The Ebby Francis lot continued to change hands. The land was purchased by Cecil, Raymond, Lynwood, Thomas, and Leonard Moore Jr. in 1957. It was acquired by the United States of America through eminent domain in 1960 and used as a NASA camera site. Finally, when the United States no longer had any use for the land, it was deemed surplus and granted to the Northampton board of supervisors for the county’s use as a public park – Indiantown Park.

But Cypress maintains that she, a descendant of the Accawmacke Indians, is a true owner of Indiantown Park because it was given by the federal government to the Accawmacke Indians through a land patent.
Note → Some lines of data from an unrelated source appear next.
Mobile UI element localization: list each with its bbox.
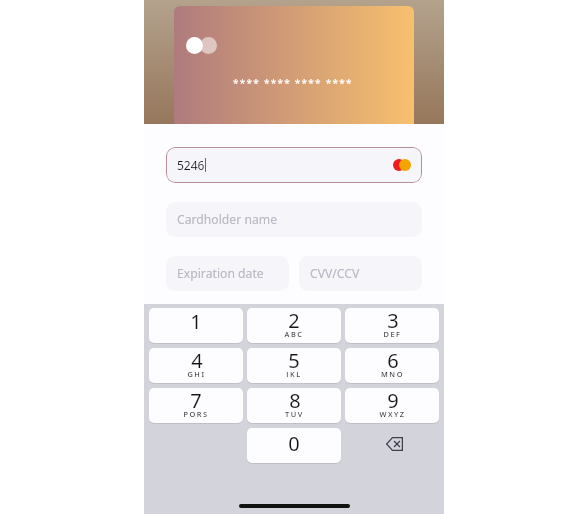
staticText: JKL: [286, 369, 302, 377]
staticText: 5: [288, 348, 300, 374]
button[interactable]: 7: [149, 388, 243, 423]
button[interactable]: Cardholder name: [166, 202, 422, 237]
button[interactable]: 2: [247, 308, 341, 343]
staticText: **** **** **** ****: [233, 76, 353, 90]
button[interactable]: 4: [149, 348, 243, 383]
staticText: GHI: [187, 369, 206, 377]
staticText: 4: [191, 348, 203, 374]
button[interactable]: 3: [345, 308, 439, 343]
staticText: 0: [288, 430, 300, 457]
staticText: MNO: [381, 369, 404, 377]
staticText: ABC: [284, 329, 304, 337]
staticText: WXYZ: [379, 409, 406, 417]
button[interactable]: 8: [247, 388, 341, 423]
staticText: 1: [190, 308, 202, 335]
staticText: 5246: [177, 157, 205, 173]
button[interactable]: 5: [247, 348, 341, 383]
button[interactable]: Expiration date: [166, 256, 289, 291]
staticText: 2: [288, 308, 300, 334]
button[interactable]: CVV/CCV: [299, 256, 422, 291]
staticText: DEF: [383, 329, 402, 337]
button[interactable]: 0: [247, 428, 341, 463]
staticText: Expiration date: [177, 265, 264, 282]
staticText: 6: [387, 348, 399, 374]
button[interactable]: 9: [345, 388, 439, 423]
staticText: 8: [289, 388, 301, 414]
staticText: CVV/CCV: [310, 265, 360, 282]
button[interactable]: 6: [345, 348, 439, 383]
staticText: 3: [387, 308, 399, 334]
staticText: Cardholder name: [177, 211, 278, 228]
staticText: 7: [190, 388, 202, 414]
staticText: PQRS: [183, 409, 209, 417]
staticText: TUV: [285, 409, 304, 417]
button[interactable]: 1: [149, 308, 243, 343]
button[interactable]: 5246: [166, 147, 422, 183]
button[interactable]: Backspace: [343, 428, 441, 463]
staticText: 9: [387, 388, 399, 414]
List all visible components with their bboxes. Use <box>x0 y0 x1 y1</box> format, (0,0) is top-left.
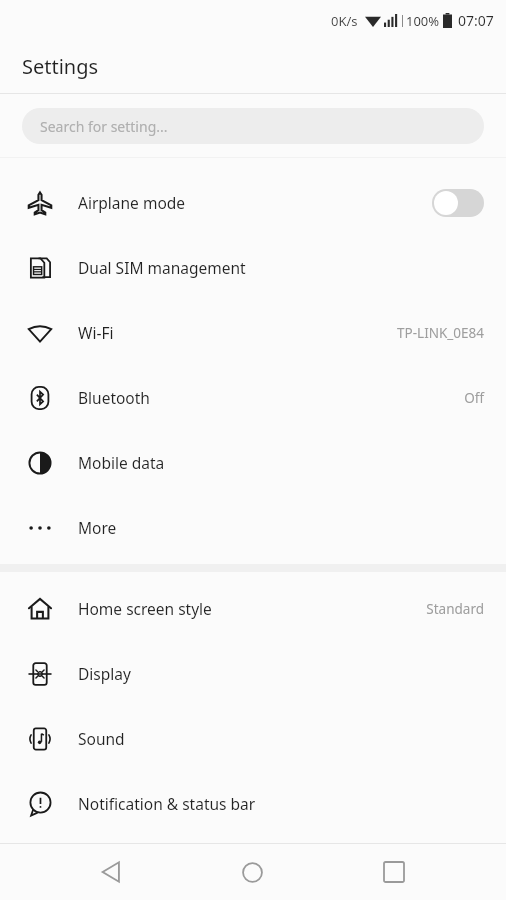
button[interactable]: Mobile data <box>0 430 506 495</box>
staticText: Settings <box>22 53 99 80</box>
staticText: Sound <box>78 728 125 749</box>
staticText: 100% <box>406 12 440 30</box>
button[interactable]: Back <box>81 844 141 900</box>
button[interactable]: Home <box>222 844 282 900</box>
staticText: Bluetooth <box>78 387 150 408</box>
button[interactable]: Notification & status bar <box>0 771 506 836</box>
staticText: Display <box>78 663 131 684</box>
staticText: Mobile data <box>78 452 165 473</box>
staticText: Wi-Fi <box>78 322 114 343</box>
staticText: Off <box>464 389 484 407</box>
staticText: 0K/s <box>331 12 358 30</box>
staticText: Airplane mode <box>78 192 186 213</box>
button[interactable]: Airplane mode toggle <box>432 189 484 217</box>
staticText: More <box>78 517 117 538</box>
staticText: TP-LINK_0E84 <box>397 324 484 342</box>
button[interactable]: Airplane mode <box>0 170 506 235</box>
button[interactable]: Home screen style <box>0 576 506 641</box>
staticText: Search for setting... <box>40 117 168 136</box>
staticText: Dual SIM management <box>78 257 246 278</box>
button[interactable]: Sound <box>0 706 506 771</box>
button[interactable]: Display <box>0 641 506 706</box>
button[interactable]: Dual SIM management <box>0 235 506 300</box>
staticText: 07:07 <box>458 11 494 30</box>
staticText: Home screen style <box>78 598 212 619</box>
staticText: Standard <box>426 600 484 618</box>
button[interactable]: More <box>0 495 506 560</box>
button[interactable]: Recents <box>364 844 424 900</box>
button[interactable]: Wi-Fi <box>0 300 506 365</box>
button[interactable]: Search for setting... <box>22 108 484 144</box>
staticText: Notification & status bar <box>78 793 256 814</box>
button[interactable]: Bluetooth <box>0 365 506 430</box>
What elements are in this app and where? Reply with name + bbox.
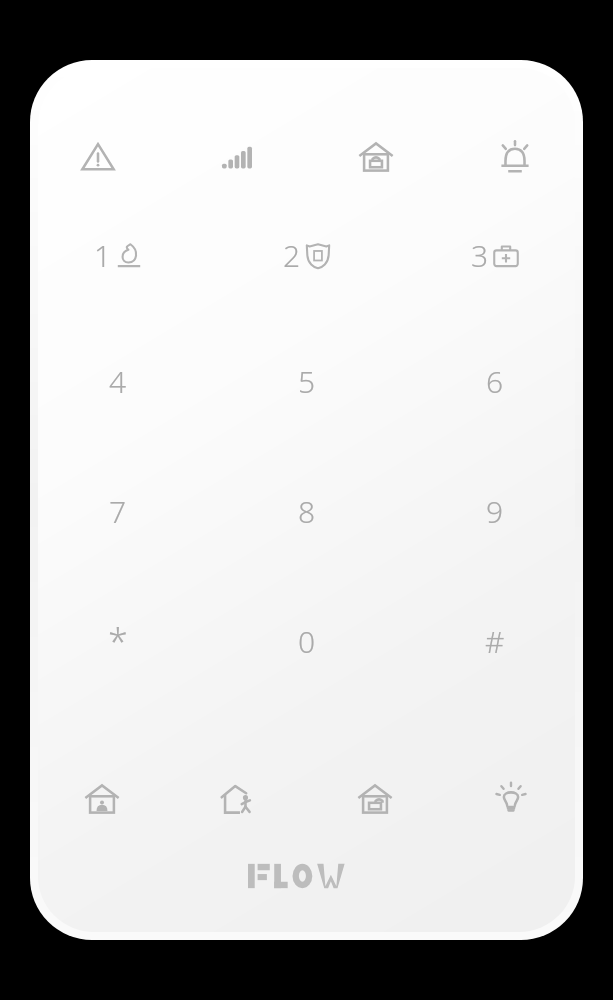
button[interactable]: * (60, 610, 176, 672)
button[interactable]: 3 (437, 220, 553, 290)
staticText: 4 (109, 361, 127, 402)
button[interactable]: 8 (249, 480, 365, 542)
staticText: 0 (298, 621, 316, 662)
staticText: # (485, 621, 505, 662)
button[interactable]: Trouble (60, 126, 136, 188)
button[interactable]: Arm stay (64, 768, 140, 830)
staticText: * (108, 617, 128, 666)
button[interactable]: # (437, 610, 553, 672)
staticText: 8 (298, 491, 316, 532)
button[interactable]: Lights (473, 768, 549, 830)
button[interactable]: 2 (249, 220, 365, 290)
staticText: 7 (109, 491, 127, 532)
button[interactable]: 6 (437, 350, 553, 412)
button[interactable]: Signal strength (199, 126, 275, 188)
button[interactable]: 4 (60, 350, 176, 412)
staticText: 6 (486, 361, 504, 402)
button[interactable]: Disarm (337, 768, 413, 830)
staticText: 2 (283, 235, 301, 276)
staticText: 5 (298, 361, 316, 402)
staticText: 9 (486, 491, 504, 532)
button[interactable]: Arm away (200, 768, 276, 830)
button[interactable]: 1 (60, 220, 176, 290)
staticText: 3 (471, 235, 489, 276)
button[interactable]: 5 (249, 350, 365, 412)
button[interactable]: 7 (60, 480, 176, 542)
button[interactable]: 0 (249, 610, 365, 672)
button[interactable]: FLOW (248, 860, 366, 892)
button[interactable]: Siren (477, 126, 553, 188)
staticText: 1 (94, 235, 112, 276)
button[interactable]: 9 (437, 480, 553, 542)
button[interactable]: System armed (338, 126, 414, 188)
A Virginia Department of Historic Resources historical marker located in Eastville explains: “The Gingaskin Indian Reservation was located nearby from 1640 to 1813 and was created from a land patent in 1640 that set aside land for the Accomac Indians. When the Accomacs moved there, they became known as the Gingaskins. They continued to practice their traditional economy of farming, hunting, and fishing. By the 1760s, portions of the reservation had been leased to outside groups to help support the Gingaskins, who were suffering from a decreased population and pressures from their white neighbors. The legal termination of the tribe began in 1813, essentially against the Gingaskins’ will, when their land was divided into plots and deeded to surviving members.”
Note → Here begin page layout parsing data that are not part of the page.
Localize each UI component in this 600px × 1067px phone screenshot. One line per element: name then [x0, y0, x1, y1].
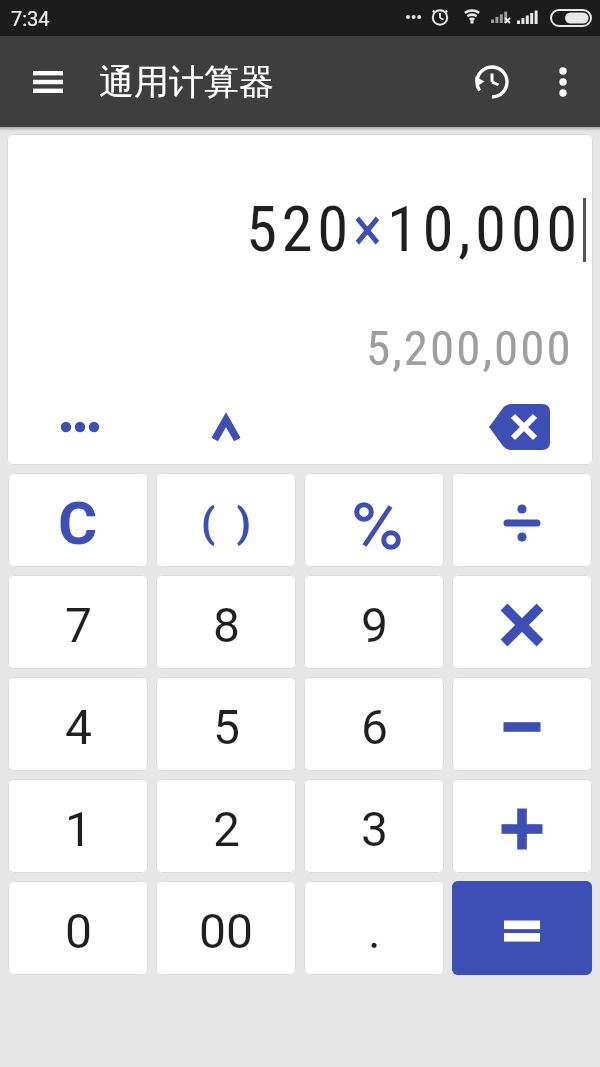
- button[interactable]: 7: [8, 575, 148, 669]
- staticText: 8: [213, 597, 240, 653]
- button[interactable]: 9: [304, 575, 444, 669]
- button[interactable]: [452, 881, 592, 975]
- staticText: 7: [65, 597, 92, 653]
- button[interactable]: 4: [8, 677, 148, 771]
- button[interactable]: [7, 389, 153, 465]
- button[interactable]: [452, 779, 592, 873]
- staticText: 2: [213, 801, 240, 857]
- button[interactable]: 6: [304, 677, 444, 771]
- staticText: 7:34: [11, 7, 50, 30]
- staticText: C: [58, 488, 98, 558]
- button[interactable]: [540, 59, 586, 105]
- staticText: (): [201, 499, 272, 547]
- staticText: 520×10,000: [246, 193, 582, 267]
- button[interactable]: [304, 473, 444, 567]
- staticText: 通用计算器: [99, 60, 274, 104]
- button[interactable]: 8: [156, 575, 296, 669]
- staticText: 6: [361, 699, 388, 755]
- button[interactable]: 3: [304, 779, 444, 873]
- button[interactable]: 5: [156, 677, 296, 771]
- button[interactable]: [153, 389, 299, 465]
- button[interactable]: (): [156, 473, 296, 567]
- button[interactable]: [452, 575, 592, 669]
- staticText: 00: [199, 903, 253, 959]
- button[interactable]: [18, 52, 78, 112]
- staticText: 1: [65, 801, 92, 857]
- button[interactable]: [452, 473, 592, 567]
- staticText: 0: [65, 903, 92, 959]
- button[interactable]: 0: [8, 881, 148, 975]
- button[interactable]: 2: [156, 779, 296, 873]
- staticText: 9: [361, 597, 388, 653]
- button[interactable]: [452, 677, 592, 771]
- button[interactable]: 00: [156, 881, 296, 975]
- button[interactable]: [446, 389, 593, 465]
- staticText: .: [368, 903, 381, 959]
- button[interactable]: 1: [8, 779, 148, 873]
- staticText: 3: [361, 801, 388, 857]
- staticText: 5,200,000: [366, 320, 573, 377]
- button[interactable]: [465, 55, 519, 109]
- staticText: 5: [213, 699, 240, 755]
- button[interactable]: C: [8, 473, 148, 567]
- staticText: 4: [65, 699, 92, 755]
- button[interactable]: .: [304, 881, 444, 975]
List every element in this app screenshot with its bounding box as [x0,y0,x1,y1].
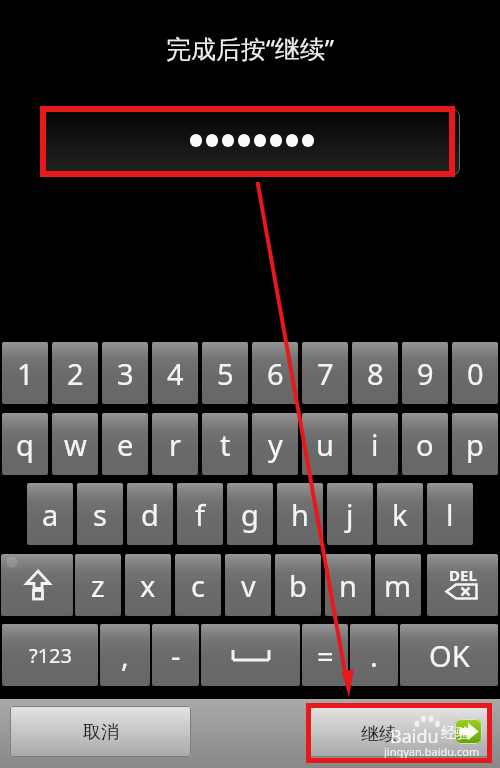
button[interactable]: 取消 [10,706,191,757]
staticText: 完成后按“继续” [166,31,334,65]
button[interactable]: g [227,483,273,545]
button[interactable]: 9 [402,342,448,404]
staticText: u [316,425,334,464]
button[interactable]: 5 [202,342,248,404]
staticText: n [339,566,357,605]
staticText: 4 [167,354,184,393]
button[interactable]: 7 [302,342,348,404]
staticText: 继续 [361,723,397,746]
button[interactable]: y [252,413,298,475]
button[interactable]: o [402,413,448,475]
button[interactable]: Shift [1,554,73,616]
staticText: - [171,636,181,675]
button[interactable]: Delete [427,554,498,616]
staticText: s [93,495,107,534]
staticText: p [466,425,484,464]
button[interactable]: b [275,554,321,616]
button[interactable]: q [2,413,48,475]
staticText: 5 [217,354,234,393]
staticText: w [64,425,87,464]
button[interactable]: Space [201,624,300,686]
button[interactable]: 0 [452,342,498,404]
staticText: z [91,566,105,605]
staticText: e [117,425,134,464]
staticText: 1 [17,354,34,393]
button[interactable]: f [177,483,223,545]
button[interactable] [44,108,460,176]
staticText: i [371,425,379,464]
button[interactable]: s [77,483,123,545]
staticText: x [140,566,156,605]
button[interactable]: 继续 [309,706,489,757]
button[interactable]: 2 [52,342,98,404]
staticText: DEL [449,565,477,585]
button[interactable]: x [125,554,171,616]
staticText: h [291,495,309,534]
button[interactable]: 4 [152,342,198,404]
staticText: = [317,636,334,675]
button[interactable]: 6 [252,342,298,404]
button[interactable]: k [377,483,423,545]
button[interactable]: , [100,624,150,686]
button[interactable]: d [127,483,173,545]
button[interactable]: w [52,413,98,475]
staticText: . [370,636,378,675]
button[interactable]: r [152,413,198,475]
staticText: a [42,495,59,534]
staticText: k [392,495,408,534]
staticText: 9 [417,354,434,393]
button[interactable]: l [427,483,473,545]
button[interactable]: = [302,624,348,686]
staticText: m [384,566,412,605]
staticText: d [141,495,159,534]
button[interactable]: 1 [2,342,48,404]
button[interactable]: OK [400,624,498,686]
button[interactable]: 3 [102,342,148,404]
staticText: y [268,425,283,464]
button[interactable]: i [352,413,398,475]
staticText: 6 [267,354,284,393]
staticText: t [220,425,231,464]
button[interactable]: p [452,413,498,475]
staticText: 经验 [441,724,471,743]
staticText: OK [429,636,470,675]
staticText: , [121,636,129,675]
button[interactable]: . [350,624,398,686]
staticText: r [169,425,181,464]
button[interactable]: n [325,554,371,616]
button[interactable]: 8 [352,342,398,404]
staticText: 3 [117,354,134,393]
button[interactable]: a [27,483,73,545]
button[interactable]: ?123 [2,624,98,686]
staticText: g [241,495,259,534]
button[interactable]: j [327,483,373,545]
staticText: f [195,495,205,534]
staticText: q [16,425,34,464]
button[interactable]: e [102,413,148,475]
button[interactable]: u [302,413,348,475]
staticText: Baidu [390,724,439,749]
button[interactable]: v [225,554,271,616]
button[interactable]: - [152,624,199,686]
button[interactable]: m [375,554,421,616]
staticText: 取消 [83,721,119,744]
staticText: l [446,495,454,534]
staticText: jingyan.baidu.com [384,744,480,759]
staticText: 0 [467,354,484,393]
button[interactable]: t [202,413,248,475]
staticText: ?123 [29,642,72,669]
button[interactable]: h [277,483,323,545]
button[interactable]: z [75,554,121,616]
staticText: v [241,566,256,605]
staticText: o [416,425,434,464]
staticText: j [346,495,354,534]
staticText: 8 [367,354,384,393]
staticText: 2 [67,354,84,393]
staticText: 7 [317,354,334,393]
staticText: b [289,566,307,605]
button[interactable]: c [175,554,221,616]
staticText: c [191,566,205,605]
Historically, a U.S. land patent granted permanent ownership to individuals and heirs of land that originally was acquired by the federal government through treaties.

In her amended complaint, Cypress wrote, “The Land Patent is the only form of proof of absolute title to land in the United States of America.” She also cited the U.S. Supreme Court case, United States v. Stone, which states, “A patent is the highest evidence of title and is conclusive as against the government and all claiming under junior patents or titles.”

Furthermore, Cypress contends that Northampton has violated a condition of the deed from the United States of America, which states the county “shall protect and maintain the Indian burial grounds located on the property herein conveyed.”

Her third amended complaint included a copy of a map showing cemeteries in Indiantown Park and a written account of observations she made while visiting the park.

“The SACRED Indian Burial Grounds is in an overgrown disaster,” Cypress wrote. The graves, including one belonging to an Indian chief, are covered by weeds and bushes. Moreover, a disc golf course and fitness obstacle course are on the burial grounds, she contended.

PNC Bank filed a response Dec. 29 and asked the court to rule on PNC’s pending motion to dismiss the case. PNC maintained its previous position that Cypress has not proven that she is the owner of the property in question or that her ancestor’s property is the same property occupied by the bank. PNC also maintains its position that the statute of limitations to dispute the property ownership applies and has passed.

Northampton County has not yet filed a response to the third amended complaint; it also previously moved for the case to be dismissed.

Northampton County Commonwealth’s Attorney Beverly Leatherbury said, “I don’t feel that a response is immediately due until the court rules on previous motions that are before it.”

She also responded to the allegations that Indian graves are being desecrated and said there is “no intentional desecration” but those are “serious allegations that need to be looked into.”